[Task material]
════════════════════

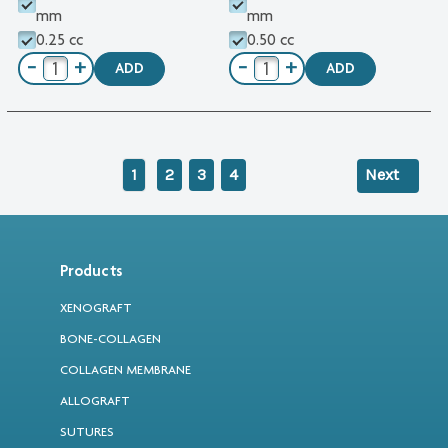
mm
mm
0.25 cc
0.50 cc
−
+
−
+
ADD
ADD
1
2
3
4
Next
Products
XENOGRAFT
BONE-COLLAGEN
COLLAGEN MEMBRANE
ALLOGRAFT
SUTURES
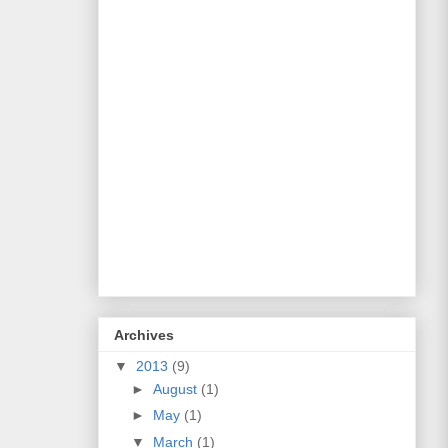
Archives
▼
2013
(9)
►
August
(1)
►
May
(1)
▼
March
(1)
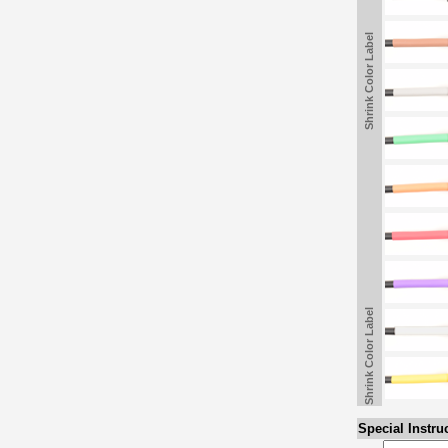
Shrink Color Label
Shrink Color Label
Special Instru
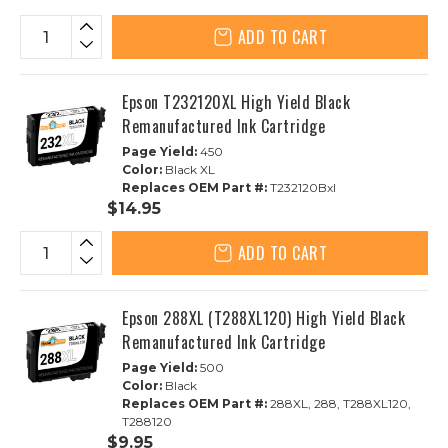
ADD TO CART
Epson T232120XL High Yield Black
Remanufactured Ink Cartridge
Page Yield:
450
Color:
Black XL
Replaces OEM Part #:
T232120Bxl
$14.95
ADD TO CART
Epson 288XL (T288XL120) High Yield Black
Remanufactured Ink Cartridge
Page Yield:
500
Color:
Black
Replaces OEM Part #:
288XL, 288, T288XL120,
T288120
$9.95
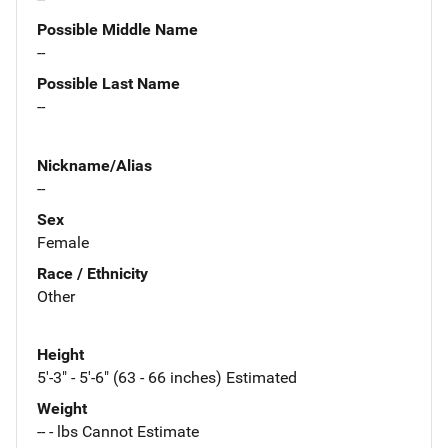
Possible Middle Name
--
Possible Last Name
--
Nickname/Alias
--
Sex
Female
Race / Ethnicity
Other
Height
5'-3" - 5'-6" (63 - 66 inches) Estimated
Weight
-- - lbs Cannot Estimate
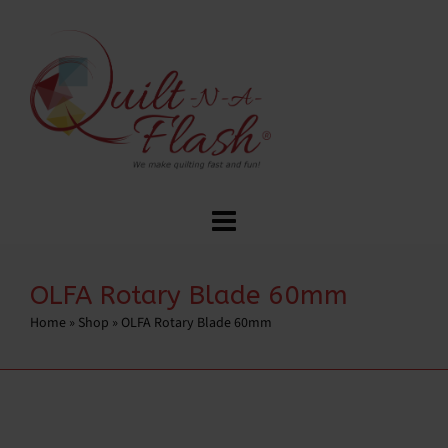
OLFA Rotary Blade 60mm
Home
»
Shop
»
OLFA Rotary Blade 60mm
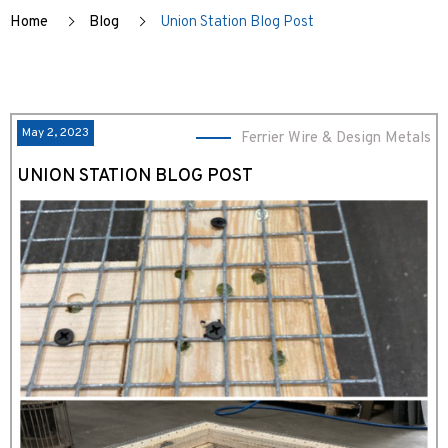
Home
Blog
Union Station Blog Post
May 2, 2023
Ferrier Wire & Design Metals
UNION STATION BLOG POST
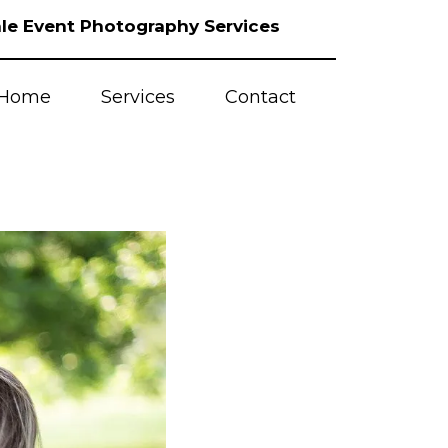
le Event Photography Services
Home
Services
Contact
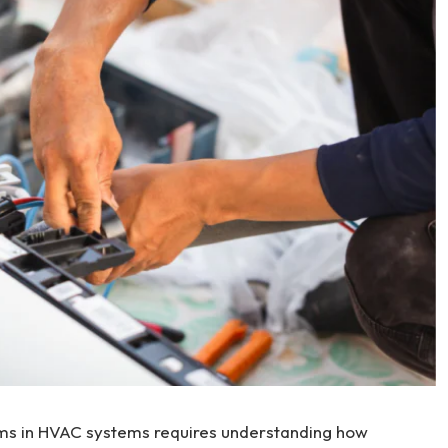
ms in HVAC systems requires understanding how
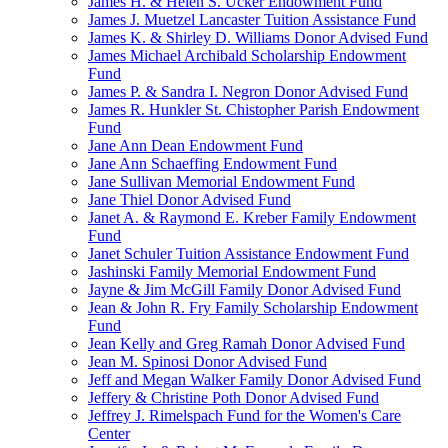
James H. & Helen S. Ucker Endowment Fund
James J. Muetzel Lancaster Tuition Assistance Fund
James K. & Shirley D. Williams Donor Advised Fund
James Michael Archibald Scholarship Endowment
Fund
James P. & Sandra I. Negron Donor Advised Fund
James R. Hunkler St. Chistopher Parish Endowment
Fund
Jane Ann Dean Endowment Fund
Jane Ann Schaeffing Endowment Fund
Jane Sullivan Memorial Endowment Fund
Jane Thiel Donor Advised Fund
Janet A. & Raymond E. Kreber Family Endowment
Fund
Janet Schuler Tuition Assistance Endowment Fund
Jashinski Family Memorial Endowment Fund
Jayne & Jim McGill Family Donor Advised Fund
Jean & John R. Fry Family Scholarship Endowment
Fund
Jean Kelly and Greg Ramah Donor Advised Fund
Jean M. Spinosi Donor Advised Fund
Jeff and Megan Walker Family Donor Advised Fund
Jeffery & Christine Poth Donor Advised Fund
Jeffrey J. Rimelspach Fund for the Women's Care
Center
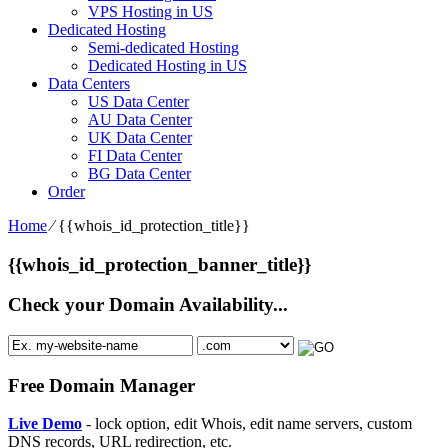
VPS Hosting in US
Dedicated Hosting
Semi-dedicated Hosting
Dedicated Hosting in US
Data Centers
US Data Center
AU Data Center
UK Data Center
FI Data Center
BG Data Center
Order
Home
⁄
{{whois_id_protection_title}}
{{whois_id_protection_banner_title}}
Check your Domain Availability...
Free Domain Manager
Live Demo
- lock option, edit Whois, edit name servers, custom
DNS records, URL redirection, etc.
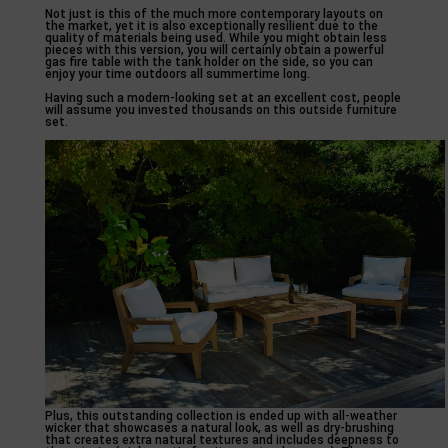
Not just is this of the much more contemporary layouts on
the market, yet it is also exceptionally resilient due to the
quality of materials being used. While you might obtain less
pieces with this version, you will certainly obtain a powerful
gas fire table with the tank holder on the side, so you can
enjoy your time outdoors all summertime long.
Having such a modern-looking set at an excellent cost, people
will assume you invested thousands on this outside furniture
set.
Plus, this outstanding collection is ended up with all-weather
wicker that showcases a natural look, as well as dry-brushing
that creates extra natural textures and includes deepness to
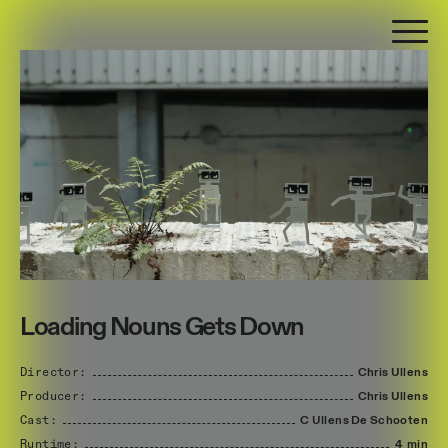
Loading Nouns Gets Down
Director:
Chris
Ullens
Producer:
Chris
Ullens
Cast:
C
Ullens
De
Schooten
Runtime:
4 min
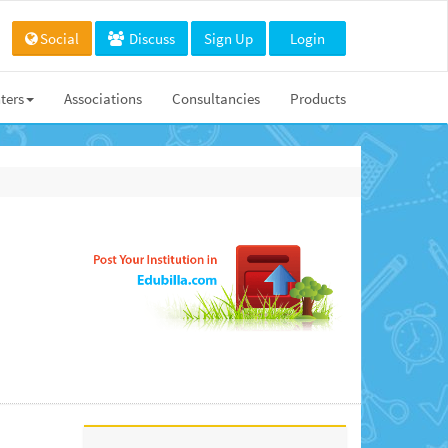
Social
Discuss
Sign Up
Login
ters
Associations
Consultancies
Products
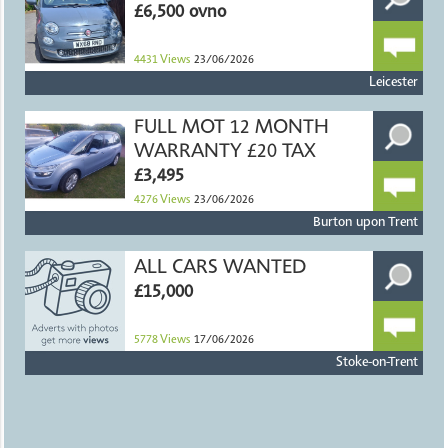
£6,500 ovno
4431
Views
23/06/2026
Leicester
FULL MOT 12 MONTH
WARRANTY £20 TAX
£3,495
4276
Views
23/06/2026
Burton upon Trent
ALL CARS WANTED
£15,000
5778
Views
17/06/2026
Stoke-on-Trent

════════════════════

[Work instruction]
From the records above, tally every line that contains the string "with"; the reply consists of that number alone.

[Task result]
3